How artificial intelligence models work for anomaly detection

Artificial intelligence helps us to express sound mathematically in the form of a vector. It is the numerical expression of sound in vector form that is by far the most difficult discipline in sound analysis. We can imagine the vector space from the visualization below as a “space with arrows”. 

We construct this “arrow space”, a vector-expressed set of all possible machine sounds, based on a database of machine sounds, a database of machine-specific sounds, and the sounds of individual components. See figure below:

When evaluating the machine sound, a mathematical calculation always compares the current sound vector with the set of possible sounds and evaluates whether the machine sound is the same as the nominal sound or whether it is a different vector and therefore the sound differs.

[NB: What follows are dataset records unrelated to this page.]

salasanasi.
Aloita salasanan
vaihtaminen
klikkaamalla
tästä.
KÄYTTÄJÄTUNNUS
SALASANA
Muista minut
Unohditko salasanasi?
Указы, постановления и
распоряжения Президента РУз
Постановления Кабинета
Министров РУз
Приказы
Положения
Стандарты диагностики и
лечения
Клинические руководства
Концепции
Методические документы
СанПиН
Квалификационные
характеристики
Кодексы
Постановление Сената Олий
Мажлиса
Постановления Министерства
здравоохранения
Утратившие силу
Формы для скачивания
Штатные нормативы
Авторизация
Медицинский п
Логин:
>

The following figures then show an example from sound energy collection, to comparison and evaluation of the anomalous score. 

In each line we see: 

  1. A graphical representation of the recorded machine sound and its loudness over time
  2. A spectrogram that graphically displays the sound as a frequency spectrum
  3. The individual parts of the timeline converted into mathematical expression in vectors
  4. Anomalous score – i.e., a graph that shows the deviation of the sound from its nominal value over time

We can then trace the evolution of the sound over time (from left to right) as follows:

  1. Figure: nominal (normal) machine sound
  2. Figure: nominal machine sound under load
  3. Figure: deflected chain track
  4. Picture: chain track damage
  5. Picture: chain track sound after repair

The last plot of the anomalous score tells, in vector space, the distance from the nominal state. For our purposes, we use a value of 0.5 as the standard distance from the nominal sound. Thus, anything within 0.5 is within the green envelope (within a small distance of the green = nominal arrow). 0.5 is the boundary of the green envelope. Anything above 0.5 is outside the envelope and therefore indicates an anomalous condition.

So within this figure we can see what the analysis of an anomalous score looks like.

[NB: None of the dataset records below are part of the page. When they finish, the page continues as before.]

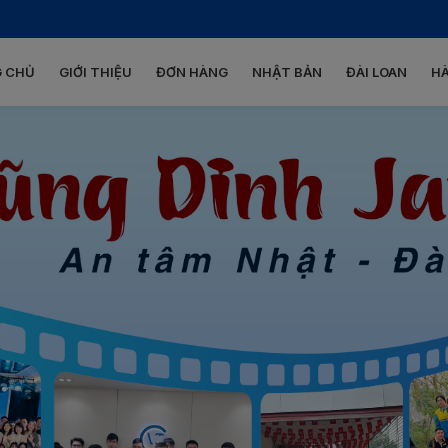
 CHỦ
GIỚI THIỆU
ĐƠN HÀNG
NHẬT BẢN
ĐÀI LOAN
H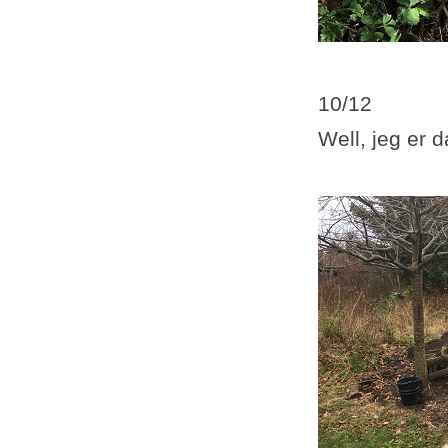
10/12
Well, jeg er d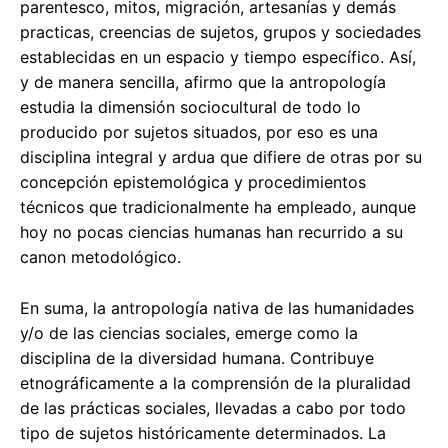
parentesco, mitos, migración, artesanías y demás
practicas, creencias de sujetos, grupos y sociedades
establecidas en un espacio y tiempo específico. Así,
y de manera sencilla, afirmo que la antropología
estudia la dimensión sociocultural de todo lo
producido por sujetos situados, por eso es una
disciplina integral y ardua que difiere de otras por su
concepción epistemológica y procedimientos
técnicos que tradicionalmente ha empleado, aunque
hoy no pocas ciencias humanas han recurrido a su
canon metodológico.
En suma, la antropología nativa de las humanidades
y/o de las ciencias sociales, emerge como la
disciplina de la diversidad humana. Contribuye
etnográficamente a la comprensión de la pluralidad
de las prácticas sociales, llevadas a cabo por todo
tipo de sujetos históricamente determinados. La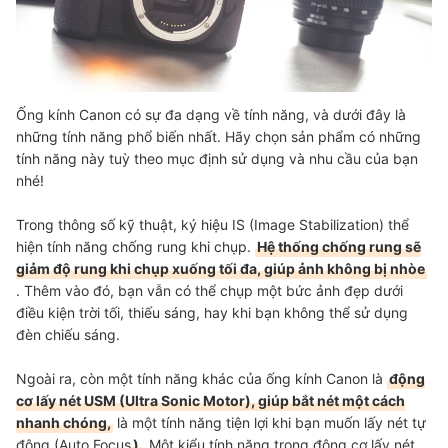
Ống kính Canon có sự đa dạng về tính năng, và dưới đây là
những tính năng phổ biến nhất. Hãy chọn sản phẩm có những
tính năng này tuỳ theo mục định sử dụng và nhu cầu của bạn
nhé!
Trong thông số kỹ thuật, ký hiệu IS (Image Stabilization) thể
hiện tính năng chống rung khi chụp.
Hệ thống chống rung sẽ
giảm độ rung khi chụp xuống tối đa, giúp ảnh không bị nhòe
. Thêm vào đó, bạn vẫn có thể chụp một bức ảnh đẹp dưới
điều kiện trời tối, thiếu sáng, hay khi bạn không thể sử dụng
đèn chiếu sáng.
Ngoài ra, còn một tính năng khác của ống kính Canon là
động
cơ lấy nét USM (Ultra Sonic Motor), giúp bắt nét một cách
nhanh chóng,
là một tính năng tiện lợi khi bạn muốn lấy nét tự
động (Auto Focus
)
. Một kiểu tính năng trong động cơ lấy nét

The difference between AI fault detection and traditional vibro diagnostics

Traditional vibrodiagnostics generates a frequency spectrum from the sounds and then evaluates the individual frequencies. Based on the mechanical knowledge and vibration manifestations of individual machines, vibro-diagnostics can then estimate the approximate cause of the vibration. 

AI diagnostics goes further and expresses the frequency spectrum mathematically using just numerical vectors. Subsequent analysis between these vectors allows a finer and more detailed analysis of the sounds and has wider applications. For example, the detection of sounds on non-rotating machines, and then sounds that are difficult to identify using vibro-diagnostics (creaks, rustles, etc.).

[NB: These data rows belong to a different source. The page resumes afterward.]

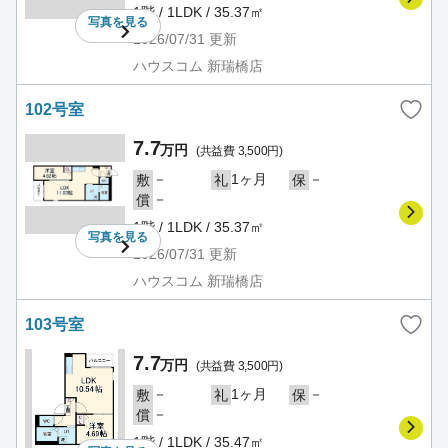
1階 / 1LDK / 35.37㎡
写真を
見る
2026/07/31
更新
ハウスコム 新瑞橋店
102号室
7.7
万円
(共益費 3,500円)
－
1ヶ月
－
敷
礼
保
－
償
1階 / 1LDK / 35.37㎡
写真を
見る
2026/07/31
更新
ハウスコム 新瑞橋店
103号室
7.7
万円
(共益費 3,500円)
－
1ヶ月
－
敷
礼
保
－
償
1階 / 1LDK / 35.47㎡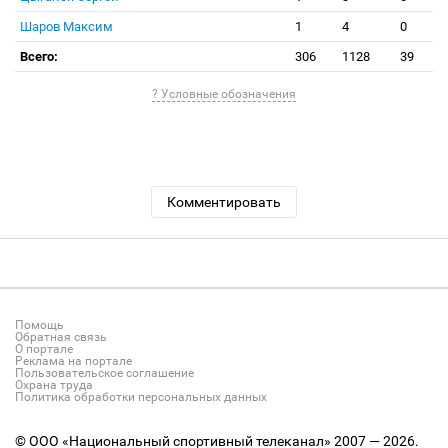
Шаров Максим
1
4
0
Всего:
306
1128
39
? Условные обозначения
Комментировать
Помощь
Обратная связь
О портале
Реклама на портале
Пользовательское соглашение
Охрана труда
Политика обработки персональных данных
© ООО «Национальный спортивный телеканал» 2007 — 2026.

Neuron Soundware has won awards for this method in competitions worldwide

Neuron Soundware was among the top 5 in the DCASE competition. DCASE is a worldwide competition in sound analysis using artificial intelligence. The contestants get the sounds of the machines without any disturbance. On this, they train a model (i.e., a computational algorithm that works with the sounds). The teams are then given sounds with and without a malfunction and the goal is to distinguish these sounds from each other.

The quality of the results differ from each other, and therefore from competing teams, in how which group of machine learning engineers obtains the vector that represents the sound. Th. how it can translate the sound into a numerical representation

The Neuron Soundware team was ranked among the Top 5 teams in the world in the 2020 DCASE international competition in the application of artificial intelligence to predictive machine maintenance. In 2021, the Neuron Soundware team defended this ranking.


Artificial intelligence in the case of Neuron Soundware can thus be imagined as a set of algorithms comparing the sound and vibration manifestations of machines over time. Thanks to its rich knowledge of the manifestations of machines and their components, AI can evaluate what type of fault it is and what needs to be done to fix it.